It's federal budget time again, ''working families'' of Australia brace yourselves.
Some phrases make you angry, some make you cringe and some make you despair. But some make you what you are not. Thank you Kevin Rudd.
Right now, I feel as a forensic scientist might feel, and my target is you. Well, specifically, it’s an appendage of yours. It’s your tongue. For it is from this piece of anatomy that the accursed phrase rolls off into the world. Insistently, repeatedly, unapologetically, defiantly, with no shame or beg pardons.
It is ‘‘working families’’. It also comes in the long player version — ‘‘working families of Australia’’ — or its alternate take — ‘‘working people’’. But here’s the thing Prime Minister, say it often enough — and Lord knows you have — even if you say it with sincerity everytime, the perception from its overuse is one of insincerity. And from such roots does flow cynicism, which is death.
Here you are this week.
Monday, Queensland: ‘‘When I looked at what working people are supposed to retire on to give them comfort and security . . . We need to build on that so working people have a decent amount of money to retire on...’’
Tuesday, NSW: When I look at these workers here today, their concerns are . . . (super and health) . . . These are the things working families are concerned about.’’
Pick any month of the year and it will be there.

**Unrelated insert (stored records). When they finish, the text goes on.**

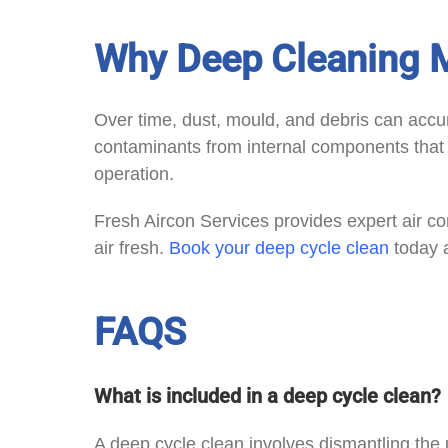
Why Deep Cleaning 
Over time, dust, mould, and debris can accu
contaminants from internal components that ar
operation.
Fresh Aircon Services provides expert air co
air fresh.
Book your deep cycle clean
today 
FAQS
What is included in a deep cycle clean?
A deep cycle clean involves dismantling the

It’s even attached itself, leechlike, to Rudd’s colleagues. Here’s Greg Combet in February: ‘‘Safety for working families and for workers and for businesses has long been part of my work.’’ Rudd was standing next to him. Combet had been ACTU secretary before going into Parliament, so the sentiment, we may expect, is true enough, but please Combet, stop now. You might perceive it as utilitarian usefulness, but really it is a phrase now hollowed out of meaning.
Working families of Australia. Roll it around in the mouth. It tastes awful: one part saccharine to one part sardonic. You have to spit it out. You would need to believe you’re standing on a soapbox (for it can only be delivered on high) to even consider it in all its superciliousness. You would have to believe it can achieve your aims. Then you would spit it out all the time without even thinking about it.
Because if you did think about it you would realise that using the phrase is not a method of identifying with its subject. It is insidious branding of the language to fit a political purpose. Robotic and as soulful. Say it often enough and it should seep into the collective consciousness: He speaks of working families. We are working families. Therefore, he is of us and we are of him.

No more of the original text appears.